Nos pasamos la vida cruzándolos. También hay quienes se aferran a una orilla y no quieren, no se atreven o no necesitan, seguramente, conocer el otro lado. Aún así, también les toca dar el salto. Tener o no tener hijos. Intentarlo, un poco o mucho. Dejar un trabajo insatisfactorio en busca de otro o mantenerlo. Cambiar de ciudad, de pareja, de piso. Conocer la otra orilla. Ansiedad, nervios, estómago blindado y déficit de sueño. Esto es lo que ha llenado muchas aulas los últimos días. Los exámenes de la Evaluación para el Acceso a la Universidad. También amor propio, orgullo, expectativas, miedo a no cumplirlas. Viendo las miradas y las espaldas arqueadas sobre un folio de las chicas y los chicos que han cruzado el río esta semana me he trasladado al inicio de los 90. Toda la semana previa a la Selectividad la pasé enferma.
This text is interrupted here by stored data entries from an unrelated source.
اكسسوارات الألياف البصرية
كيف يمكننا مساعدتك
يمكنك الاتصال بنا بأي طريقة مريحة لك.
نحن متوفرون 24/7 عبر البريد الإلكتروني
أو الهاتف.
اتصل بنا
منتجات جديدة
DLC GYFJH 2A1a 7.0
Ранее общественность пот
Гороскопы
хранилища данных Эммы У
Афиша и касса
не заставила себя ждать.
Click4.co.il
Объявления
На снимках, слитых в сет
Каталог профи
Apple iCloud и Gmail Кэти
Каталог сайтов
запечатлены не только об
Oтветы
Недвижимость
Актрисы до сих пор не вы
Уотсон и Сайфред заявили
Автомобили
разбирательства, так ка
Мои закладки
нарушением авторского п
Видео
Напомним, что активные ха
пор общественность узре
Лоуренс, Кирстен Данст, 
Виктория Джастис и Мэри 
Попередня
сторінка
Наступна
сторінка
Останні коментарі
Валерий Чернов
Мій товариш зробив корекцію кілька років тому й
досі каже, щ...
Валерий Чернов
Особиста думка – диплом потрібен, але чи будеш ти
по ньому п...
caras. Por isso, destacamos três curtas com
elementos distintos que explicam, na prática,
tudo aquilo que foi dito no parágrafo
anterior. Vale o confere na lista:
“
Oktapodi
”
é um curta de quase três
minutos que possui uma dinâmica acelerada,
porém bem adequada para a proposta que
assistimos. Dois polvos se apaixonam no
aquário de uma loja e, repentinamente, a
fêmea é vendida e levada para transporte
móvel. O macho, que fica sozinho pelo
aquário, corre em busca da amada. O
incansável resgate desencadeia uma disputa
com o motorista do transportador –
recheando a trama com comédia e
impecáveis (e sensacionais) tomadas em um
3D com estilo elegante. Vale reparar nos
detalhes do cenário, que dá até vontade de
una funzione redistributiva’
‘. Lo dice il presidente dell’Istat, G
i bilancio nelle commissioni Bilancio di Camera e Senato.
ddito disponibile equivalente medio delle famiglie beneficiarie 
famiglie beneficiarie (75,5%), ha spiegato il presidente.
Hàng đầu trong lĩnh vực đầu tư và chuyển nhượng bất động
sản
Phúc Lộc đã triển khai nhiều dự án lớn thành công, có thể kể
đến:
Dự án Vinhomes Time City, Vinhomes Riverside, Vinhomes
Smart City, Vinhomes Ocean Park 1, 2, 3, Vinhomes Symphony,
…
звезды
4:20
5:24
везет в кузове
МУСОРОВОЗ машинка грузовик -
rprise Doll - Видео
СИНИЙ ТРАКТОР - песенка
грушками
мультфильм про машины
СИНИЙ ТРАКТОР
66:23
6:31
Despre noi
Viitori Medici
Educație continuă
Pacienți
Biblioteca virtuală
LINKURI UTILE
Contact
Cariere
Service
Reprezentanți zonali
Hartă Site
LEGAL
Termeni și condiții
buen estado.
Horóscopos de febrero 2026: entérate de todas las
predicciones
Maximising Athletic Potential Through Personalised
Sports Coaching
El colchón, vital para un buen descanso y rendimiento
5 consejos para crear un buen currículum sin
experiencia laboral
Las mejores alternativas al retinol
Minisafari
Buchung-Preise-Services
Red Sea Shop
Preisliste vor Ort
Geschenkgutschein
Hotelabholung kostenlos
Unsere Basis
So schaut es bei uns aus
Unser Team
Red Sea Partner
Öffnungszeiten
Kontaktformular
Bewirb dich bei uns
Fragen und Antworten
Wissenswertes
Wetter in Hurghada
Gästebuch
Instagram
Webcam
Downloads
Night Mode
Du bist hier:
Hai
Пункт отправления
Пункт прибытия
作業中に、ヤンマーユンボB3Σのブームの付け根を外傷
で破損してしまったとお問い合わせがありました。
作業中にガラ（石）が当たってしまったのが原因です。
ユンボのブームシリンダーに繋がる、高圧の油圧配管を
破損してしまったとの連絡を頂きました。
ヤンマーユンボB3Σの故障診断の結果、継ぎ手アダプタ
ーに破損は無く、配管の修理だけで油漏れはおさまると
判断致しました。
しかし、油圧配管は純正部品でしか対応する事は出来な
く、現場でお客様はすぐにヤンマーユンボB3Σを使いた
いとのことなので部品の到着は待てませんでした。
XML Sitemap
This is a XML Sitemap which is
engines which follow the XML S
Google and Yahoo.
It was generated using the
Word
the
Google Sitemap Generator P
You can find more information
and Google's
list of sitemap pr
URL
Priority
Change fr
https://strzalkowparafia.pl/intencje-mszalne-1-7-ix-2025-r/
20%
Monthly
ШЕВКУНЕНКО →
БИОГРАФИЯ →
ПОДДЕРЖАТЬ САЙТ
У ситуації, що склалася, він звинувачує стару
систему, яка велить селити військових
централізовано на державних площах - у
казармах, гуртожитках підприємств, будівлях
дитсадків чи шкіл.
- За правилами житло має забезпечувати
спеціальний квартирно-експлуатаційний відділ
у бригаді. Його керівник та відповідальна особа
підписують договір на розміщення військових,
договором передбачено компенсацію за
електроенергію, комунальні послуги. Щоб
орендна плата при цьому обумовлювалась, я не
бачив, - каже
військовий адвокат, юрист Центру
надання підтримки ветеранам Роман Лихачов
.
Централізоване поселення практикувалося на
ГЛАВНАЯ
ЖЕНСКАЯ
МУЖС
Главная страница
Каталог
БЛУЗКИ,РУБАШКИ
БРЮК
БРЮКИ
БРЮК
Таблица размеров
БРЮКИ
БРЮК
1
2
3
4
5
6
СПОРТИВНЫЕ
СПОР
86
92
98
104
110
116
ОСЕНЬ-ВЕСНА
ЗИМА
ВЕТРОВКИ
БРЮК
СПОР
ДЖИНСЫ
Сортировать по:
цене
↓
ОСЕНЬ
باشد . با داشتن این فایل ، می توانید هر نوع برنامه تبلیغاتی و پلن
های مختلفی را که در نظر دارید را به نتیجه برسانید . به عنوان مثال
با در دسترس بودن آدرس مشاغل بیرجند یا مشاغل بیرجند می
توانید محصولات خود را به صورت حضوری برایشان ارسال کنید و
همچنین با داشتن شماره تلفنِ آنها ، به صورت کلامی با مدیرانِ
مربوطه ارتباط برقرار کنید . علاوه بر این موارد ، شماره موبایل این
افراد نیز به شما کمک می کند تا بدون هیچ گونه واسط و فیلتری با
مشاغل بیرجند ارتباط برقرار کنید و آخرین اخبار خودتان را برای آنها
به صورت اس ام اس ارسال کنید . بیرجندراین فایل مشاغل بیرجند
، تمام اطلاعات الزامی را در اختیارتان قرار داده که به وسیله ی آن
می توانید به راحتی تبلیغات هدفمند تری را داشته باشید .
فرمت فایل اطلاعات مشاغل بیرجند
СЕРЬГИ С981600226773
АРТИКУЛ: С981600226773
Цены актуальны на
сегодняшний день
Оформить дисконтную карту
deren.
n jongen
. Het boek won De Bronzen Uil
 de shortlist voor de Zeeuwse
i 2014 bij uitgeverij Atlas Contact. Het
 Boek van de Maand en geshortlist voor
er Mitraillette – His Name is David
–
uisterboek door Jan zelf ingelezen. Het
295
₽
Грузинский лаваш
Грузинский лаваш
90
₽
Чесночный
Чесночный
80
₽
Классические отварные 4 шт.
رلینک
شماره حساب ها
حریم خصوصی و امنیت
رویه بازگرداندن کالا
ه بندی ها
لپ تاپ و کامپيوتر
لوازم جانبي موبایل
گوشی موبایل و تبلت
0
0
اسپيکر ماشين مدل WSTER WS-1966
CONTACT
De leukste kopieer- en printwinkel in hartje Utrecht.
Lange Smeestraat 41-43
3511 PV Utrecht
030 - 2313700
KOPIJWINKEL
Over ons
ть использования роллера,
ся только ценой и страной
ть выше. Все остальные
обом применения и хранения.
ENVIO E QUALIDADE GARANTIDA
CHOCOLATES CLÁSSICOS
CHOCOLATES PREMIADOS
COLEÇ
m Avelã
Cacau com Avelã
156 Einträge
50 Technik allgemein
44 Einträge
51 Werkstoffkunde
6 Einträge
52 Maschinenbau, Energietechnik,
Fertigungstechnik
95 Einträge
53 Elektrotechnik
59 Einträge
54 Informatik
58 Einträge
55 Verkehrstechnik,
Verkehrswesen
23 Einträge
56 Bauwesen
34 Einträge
Con fiebre, en la cama. Perdí los últimos siete días para repasar la materia de todo el curso. Se me disparó una angustia incontrolable, como todas las angustias, porque mi parte de buena estudiante no aceptaba que la Selectividad pudiera bajarme ni una milésima la nota media de acceso a la universidad. Salió bien. Da igual. Pero eso lo entiendes mucho después. No puedes utilizar tu experiencia para animar a otros mientras vadean su río porque cada cual cruzamos el nuestro.

Entiendo bien y a la vez me provocan ternura los aspirantes a adulto que se posicionaban para elegir profesión estos días buscando un 12,956 o a un 13,012. Cuando dejas atrás el bachillerato atraviesas también un túnel acelerado en el que se proyectan caras y comentarios de quienes te dieron clase. Este es el que devolvió una estudiante a su profesor de Filosofía. “Nos has enseñado a decidir por nosotros mismos, a no conformarnos con lo primero que la vida nos propone, a ser autónomos y, sobre todo, a relacionar. Dejas huella en tus alumnos”. Oro olímpico. Más que sacar un 14.